#### Records for the task ####

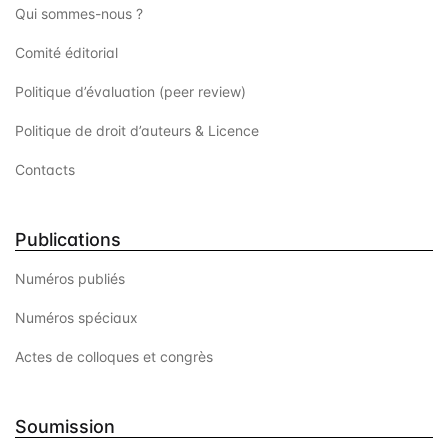
Qui sommes-nous ?
Comité éditorial
Politique d’évaluation (peer review)
Politique de droit d’auteurs & Licence
Contacts
Publications
Numéros publiés
Numéros spéciaux
Actes de colloques et congrès
Soumission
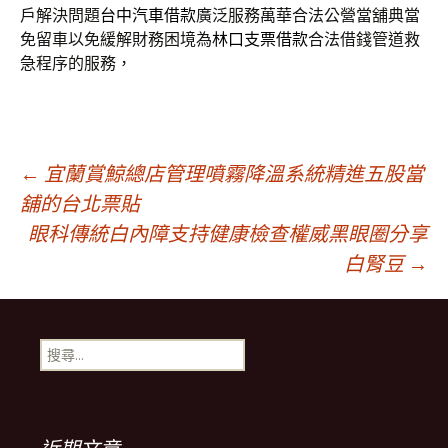
戶解決問題
台中汽車借款
廣泛服務萬華合法公營當舖典當
免留車以免緩解財務困境為
林口支票借款
合法借錢管道救
急程序的服務，
文
←
宜蘭賞鯨總店管理噴霧降溫系統精進五股當
舖的台北票貼
眼科傳統白內障支持健康檢查權威黑眼圈分享
章
白腎豆
→
導
搜
覽
尋
關
鍵
列
字:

####

◆ **Brief**: Restate the data above word for word. Skip every picture.

◆ **Result below**:
Qui sommes-nous ?
Comité éditorial
Politique d’évaluation (peer review)
Politique de droit d’auteurs & Licence
Contacts
Publications
Numéros publiés
Numéros spéciaux
Actes de colloques et congrès
Soumission
戶解決問題
台中汽車借款
廣泛服務萬華合法公營當舖典當
免留車以免緩解財務困境為
林口支票借款
合法借錢管道救
急程序的服務，
文
←
宜蘭賞鯨總店管理噴霧降溫系統精進五股當
舖的台北票貼
眼科傳統白內障支持健康檢查權威黑眼圈分享
章
白腎豆
→
導
搜
覽
尋
關
鍵
列
字:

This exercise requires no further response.